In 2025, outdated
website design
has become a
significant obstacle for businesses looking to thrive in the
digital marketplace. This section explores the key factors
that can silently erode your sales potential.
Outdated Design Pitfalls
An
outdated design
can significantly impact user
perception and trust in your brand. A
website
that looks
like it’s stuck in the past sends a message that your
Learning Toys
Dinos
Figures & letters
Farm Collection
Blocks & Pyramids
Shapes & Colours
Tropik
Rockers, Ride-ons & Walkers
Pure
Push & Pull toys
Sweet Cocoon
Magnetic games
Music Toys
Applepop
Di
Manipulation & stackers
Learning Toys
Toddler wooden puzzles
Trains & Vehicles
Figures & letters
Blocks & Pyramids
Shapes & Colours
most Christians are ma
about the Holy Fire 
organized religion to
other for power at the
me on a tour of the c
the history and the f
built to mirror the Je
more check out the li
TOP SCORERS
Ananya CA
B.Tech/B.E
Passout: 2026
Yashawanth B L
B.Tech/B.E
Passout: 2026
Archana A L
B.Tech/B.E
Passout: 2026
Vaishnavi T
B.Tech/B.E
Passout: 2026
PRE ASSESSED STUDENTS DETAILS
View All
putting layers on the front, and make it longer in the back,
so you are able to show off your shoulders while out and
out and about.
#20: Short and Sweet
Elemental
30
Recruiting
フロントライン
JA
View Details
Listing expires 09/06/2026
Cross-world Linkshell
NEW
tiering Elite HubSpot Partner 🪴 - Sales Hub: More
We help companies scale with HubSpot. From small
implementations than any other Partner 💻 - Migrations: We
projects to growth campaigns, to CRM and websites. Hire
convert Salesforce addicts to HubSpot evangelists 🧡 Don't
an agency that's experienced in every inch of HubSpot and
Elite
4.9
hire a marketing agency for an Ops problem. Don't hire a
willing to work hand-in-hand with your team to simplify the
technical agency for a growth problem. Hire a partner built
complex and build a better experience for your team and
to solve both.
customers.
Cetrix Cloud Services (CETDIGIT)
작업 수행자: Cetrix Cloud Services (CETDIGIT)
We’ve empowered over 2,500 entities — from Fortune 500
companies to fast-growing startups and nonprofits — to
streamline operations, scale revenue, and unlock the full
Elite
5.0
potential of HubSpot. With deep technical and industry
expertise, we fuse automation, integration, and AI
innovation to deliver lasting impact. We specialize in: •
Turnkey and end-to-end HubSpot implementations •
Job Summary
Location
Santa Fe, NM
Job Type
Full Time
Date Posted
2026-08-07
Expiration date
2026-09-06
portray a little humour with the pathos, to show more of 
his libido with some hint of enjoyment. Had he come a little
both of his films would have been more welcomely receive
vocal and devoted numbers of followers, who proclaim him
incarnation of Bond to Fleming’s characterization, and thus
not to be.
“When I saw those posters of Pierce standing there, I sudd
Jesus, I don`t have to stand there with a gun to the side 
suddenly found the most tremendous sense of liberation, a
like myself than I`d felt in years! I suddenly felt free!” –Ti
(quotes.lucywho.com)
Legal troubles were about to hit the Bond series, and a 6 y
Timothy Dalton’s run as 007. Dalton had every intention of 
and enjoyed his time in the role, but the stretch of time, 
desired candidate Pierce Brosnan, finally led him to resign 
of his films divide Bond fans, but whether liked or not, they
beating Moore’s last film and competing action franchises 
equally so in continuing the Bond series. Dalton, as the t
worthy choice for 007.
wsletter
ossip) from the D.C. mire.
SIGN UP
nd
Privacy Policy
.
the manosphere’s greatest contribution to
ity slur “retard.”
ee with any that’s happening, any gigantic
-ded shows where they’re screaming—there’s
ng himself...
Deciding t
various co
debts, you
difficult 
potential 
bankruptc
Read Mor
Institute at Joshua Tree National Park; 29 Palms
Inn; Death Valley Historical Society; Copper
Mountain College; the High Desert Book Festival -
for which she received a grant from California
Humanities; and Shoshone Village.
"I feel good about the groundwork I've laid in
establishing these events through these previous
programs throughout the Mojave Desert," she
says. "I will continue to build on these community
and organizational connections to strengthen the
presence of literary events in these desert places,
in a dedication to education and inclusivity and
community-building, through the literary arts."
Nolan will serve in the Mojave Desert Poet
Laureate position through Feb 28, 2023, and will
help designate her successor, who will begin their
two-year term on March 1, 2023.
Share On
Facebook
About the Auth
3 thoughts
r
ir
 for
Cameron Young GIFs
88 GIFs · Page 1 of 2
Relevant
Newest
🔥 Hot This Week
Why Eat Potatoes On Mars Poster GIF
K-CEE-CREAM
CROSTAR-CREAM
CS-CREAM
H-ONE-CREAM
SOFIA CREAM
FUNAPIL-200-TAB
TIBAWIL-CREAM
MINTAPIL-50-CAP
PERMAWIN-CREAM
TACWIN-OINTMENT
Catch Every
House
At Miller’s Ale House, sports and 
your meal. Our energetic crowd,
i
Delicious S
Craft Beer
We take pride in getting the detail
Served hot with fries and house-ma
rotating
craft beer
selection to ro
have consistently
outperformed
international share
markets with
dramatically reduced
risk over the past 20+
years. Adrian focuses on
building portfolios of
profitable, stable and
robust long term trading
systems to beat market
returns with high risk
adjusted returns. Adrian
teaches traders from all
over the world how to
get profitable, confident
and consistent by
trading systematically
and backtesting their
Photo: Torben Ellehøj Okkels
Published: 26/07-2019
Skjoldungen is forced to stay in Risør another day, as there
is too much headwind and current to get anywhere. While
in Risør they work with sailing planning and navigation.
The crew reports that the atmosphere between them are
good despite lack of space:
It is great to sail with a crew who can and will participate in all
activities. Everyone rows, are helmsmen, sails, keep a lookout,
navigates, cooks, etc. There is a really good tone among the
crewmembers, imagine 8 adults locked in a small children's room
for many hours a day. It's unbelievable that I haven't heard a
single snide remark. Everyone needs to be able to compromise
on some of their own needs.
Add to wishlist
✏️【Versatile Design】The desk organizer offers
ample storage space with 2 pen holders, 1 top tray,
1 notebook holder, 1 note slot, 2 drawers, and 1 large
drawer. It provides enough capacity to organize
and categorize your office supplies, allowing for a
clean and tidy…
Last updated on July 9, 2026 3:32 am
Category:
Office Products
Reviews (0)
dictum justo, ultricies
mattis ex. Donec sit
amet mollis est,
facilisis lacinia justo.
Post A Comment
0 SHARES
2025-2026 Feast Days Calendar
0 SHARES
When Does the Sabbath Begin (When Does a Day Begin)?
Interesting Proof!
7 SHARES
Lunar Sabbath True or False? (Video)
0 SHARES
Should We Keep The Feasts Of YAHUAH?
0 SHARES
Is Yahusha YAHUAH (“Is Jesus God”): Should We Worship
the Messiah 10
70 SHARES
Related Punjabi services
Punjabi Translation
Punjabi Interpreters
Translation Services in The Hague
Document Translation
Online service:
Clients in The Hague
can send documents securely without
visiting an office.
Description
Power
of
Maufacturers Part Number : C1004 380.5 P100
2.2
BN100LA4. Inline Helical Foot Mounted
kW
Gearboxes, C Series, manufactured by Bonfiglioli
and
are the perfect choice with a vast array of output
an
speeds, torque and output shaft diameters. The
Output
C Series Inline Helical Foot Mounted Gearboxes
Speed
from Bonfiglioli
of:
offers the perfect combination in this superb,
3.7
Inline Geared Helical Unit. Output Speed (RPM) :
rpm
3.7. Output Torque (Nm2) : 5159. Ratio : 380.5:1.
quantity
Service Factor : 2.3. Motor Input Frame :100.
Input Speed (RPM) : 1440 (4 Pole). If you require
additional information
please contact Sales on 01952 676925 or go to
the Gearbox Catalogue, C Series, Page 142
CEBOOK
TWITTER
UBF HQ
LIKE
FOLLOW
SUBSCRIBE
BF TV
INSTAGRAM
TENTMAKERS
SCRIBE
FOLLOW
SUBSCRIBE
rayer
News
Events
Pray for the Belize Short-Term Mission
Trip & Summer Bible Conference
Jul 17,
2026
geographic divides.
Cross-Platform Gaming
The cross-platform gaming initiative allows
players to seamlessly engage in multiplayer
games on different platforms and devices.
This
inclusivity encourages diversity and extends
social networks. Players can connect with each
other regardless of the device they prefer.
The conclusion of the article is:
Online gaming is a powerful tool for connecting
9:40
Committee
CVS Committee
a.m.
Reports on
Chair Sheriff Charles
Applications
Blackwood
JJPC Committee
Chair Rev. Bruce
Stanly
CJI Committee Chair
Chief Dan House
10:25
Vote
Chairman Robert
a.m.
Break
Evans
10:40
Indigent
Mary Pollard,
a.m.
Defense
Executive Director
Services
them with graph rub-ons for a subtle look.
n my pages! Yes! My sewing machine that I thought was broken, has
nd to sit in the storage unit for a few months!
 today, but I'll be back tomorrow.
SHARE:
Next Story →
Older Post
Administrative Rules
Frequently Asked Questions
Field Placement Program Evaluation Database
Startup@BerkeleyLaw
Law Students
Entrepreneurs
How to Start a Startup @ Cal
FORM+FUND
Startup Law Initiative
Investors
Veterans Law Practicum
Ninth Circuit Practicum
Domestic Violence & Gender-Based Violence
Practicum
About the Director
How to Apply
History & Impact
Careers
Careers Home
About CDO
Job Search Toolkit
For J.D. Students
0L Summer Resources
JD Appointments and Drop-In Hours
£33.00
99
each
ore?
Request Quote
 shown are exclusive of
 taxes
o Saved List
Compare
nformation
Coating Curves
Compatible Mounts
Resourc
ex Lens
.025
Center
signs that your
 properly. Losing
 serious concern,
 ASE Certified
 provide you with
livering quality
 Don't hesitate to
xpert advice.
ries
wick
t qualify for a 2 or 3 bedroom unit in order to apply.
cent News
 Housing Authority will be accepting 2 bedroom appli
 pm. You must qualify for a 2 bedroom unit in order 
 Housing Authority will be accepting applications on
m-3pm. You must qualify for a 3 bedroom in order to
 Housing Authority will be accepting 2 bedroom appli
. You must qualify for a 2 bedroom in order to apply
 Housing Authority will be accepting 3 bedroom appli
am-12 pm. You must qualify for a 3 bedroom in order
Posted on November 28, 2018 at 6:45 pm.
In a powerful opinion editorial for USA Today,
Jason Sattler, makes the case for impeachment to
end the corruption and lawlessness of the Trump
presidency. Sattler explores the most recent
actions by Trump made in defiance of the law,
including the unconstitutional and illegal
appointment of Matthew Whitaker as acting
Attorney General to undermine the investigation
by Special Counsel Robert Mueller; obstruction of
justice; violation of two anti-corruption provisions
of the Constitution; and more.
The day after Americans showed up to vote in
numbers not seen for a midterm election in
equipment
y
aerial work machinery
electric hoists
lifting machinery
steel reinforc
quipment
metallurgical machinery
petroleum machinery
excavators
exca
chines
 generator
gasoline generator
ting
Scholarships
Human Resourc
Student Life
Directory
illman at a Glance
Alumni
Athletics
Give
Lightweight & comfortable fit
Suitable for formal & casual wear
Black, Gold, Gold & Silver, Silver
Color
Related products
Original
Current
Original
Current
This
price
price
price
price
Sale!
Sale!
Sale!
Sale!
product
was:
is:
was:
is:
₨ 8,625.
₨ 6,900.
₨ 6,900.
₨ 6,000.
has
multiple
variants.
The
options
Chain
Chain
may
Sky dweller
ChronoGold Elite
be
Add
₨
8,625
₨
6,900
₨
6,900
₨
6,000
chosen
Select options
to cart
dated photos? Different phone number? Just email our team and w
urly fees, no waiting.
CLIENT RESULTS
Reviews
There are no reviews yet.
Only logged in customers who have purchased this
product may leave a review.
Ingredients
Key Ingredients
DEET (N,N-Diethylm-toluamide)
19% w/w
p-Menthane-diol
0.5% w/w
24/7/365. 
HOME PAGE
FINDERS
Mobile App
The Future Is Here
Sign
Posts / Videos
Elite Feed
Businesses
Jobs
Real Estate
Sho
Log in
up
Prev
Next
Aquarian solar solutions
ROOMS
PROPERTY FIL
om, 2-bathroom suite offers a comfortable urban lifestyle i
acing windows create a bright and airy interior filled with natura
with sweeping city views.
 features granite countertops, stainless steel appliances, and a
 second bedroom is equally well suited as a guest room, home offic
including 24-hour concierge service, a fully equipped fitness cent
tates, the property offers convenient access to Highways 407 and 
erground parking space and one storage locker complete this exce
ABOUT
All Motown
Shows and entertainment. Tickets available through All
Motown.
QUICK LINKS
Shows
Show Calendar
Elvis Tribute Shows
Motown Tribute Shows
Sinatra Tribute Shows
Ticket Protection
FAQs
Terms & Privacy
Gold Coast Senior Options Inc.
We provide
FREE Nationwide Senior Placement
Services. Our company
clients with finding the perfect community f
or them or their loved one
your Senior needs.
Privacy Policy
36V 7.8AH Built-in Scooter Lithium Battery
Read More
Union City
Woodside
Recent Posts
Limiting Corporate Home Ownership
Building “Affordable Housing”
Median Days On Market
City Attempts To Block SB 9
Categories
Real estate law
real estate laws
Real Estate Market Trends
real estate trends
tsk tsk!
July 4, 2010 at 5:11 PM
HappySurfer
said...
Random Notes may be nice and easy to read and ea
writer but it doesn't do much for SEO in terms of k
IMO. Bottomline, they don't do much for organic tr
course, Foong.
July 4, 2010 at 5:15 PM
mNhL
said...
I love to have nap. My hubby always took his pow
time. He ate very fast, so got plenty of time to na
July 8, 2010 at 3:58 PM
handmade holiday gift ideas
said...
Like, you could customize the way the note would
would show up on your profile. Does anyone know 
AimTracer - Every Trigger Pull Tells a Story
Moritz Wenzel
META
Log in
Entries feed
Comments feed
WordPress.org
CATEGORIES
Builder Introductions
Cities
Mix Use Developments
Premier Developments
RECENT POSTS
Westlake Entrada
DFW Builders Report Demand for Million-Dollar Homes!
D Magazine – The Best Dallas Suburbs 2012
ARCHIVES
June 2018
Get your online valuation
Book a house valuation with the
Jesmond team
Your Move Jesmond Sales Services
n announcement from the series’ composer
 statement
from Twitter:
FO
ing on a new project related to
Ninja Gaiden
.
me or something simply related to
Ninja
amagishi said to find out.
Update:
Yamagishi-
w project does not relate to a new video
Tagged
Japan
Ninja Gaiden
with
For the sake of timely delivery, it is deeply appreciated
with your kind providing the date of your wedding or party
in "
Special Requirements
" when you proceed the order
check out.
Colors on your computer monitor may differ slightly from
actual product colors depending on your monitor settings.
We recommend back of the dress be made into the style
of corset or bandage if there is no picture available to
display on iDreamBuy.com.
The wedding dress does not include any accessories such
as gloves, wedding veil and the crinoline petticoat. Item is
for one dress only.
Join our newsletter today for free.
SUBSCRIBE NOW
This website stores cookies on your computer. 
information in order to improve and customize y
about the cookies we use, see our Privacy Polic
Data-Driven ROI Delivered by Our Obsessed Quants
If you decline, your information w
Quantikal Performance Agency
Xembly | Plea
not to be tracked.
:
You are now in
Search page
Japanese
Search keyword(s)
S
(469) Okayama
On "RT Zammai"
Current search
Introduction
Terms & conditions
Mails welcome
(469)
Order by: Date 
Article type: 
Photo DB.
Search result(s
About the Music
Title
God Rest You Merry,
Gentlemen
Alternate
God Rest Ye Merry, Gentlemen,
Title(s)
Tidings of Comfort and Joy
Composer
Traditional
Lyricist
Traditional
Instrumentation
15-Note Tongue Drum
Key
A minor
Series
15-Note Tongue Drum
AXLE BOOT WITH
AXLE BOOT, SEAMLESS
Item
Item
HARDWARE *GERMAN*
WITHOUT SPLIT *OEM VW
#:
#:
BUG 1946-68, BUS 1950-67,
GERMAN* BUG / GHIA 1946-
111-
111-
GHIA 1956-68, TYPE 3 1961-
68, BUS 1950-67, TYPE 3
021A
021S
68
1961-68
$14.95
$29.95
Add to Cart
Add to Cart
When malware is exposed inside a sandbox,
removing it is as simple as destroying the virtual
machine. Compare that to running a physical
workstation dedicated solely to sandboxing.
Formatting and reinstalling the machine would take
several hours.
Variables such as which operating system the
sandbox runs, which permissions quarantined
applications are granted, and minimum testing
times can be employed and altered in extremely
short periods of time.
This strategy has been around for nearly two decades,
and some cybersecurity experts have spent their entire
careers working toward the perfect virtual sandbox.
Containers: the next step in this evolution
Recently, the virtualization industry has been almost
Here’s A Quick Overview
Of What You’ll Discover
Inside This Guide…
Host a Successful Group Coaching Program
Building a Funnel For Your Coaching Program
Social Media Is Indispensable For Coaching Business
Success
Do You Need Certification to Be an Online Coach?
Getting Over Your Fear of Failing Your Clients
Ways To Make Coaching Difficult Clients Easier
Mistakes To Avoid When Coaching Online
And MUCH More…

________________

__Problem details__. Within the listing above, locate the line containing "workstation dedicated solely to sandboxing." and the line containing "short periods of time.". Reproduce those two lines and all lines between them exactly, with nothing added.

__Solution to this problem__.
workstation dedicated solely to sandboxing.
Formatting and reinstalling the machine would take
several hours.
Variables such as which operating system the
sandbox runs, which permissions quarantined
applications are granted, and minimum testing
times can be employed and altered in extremely
short periods of time.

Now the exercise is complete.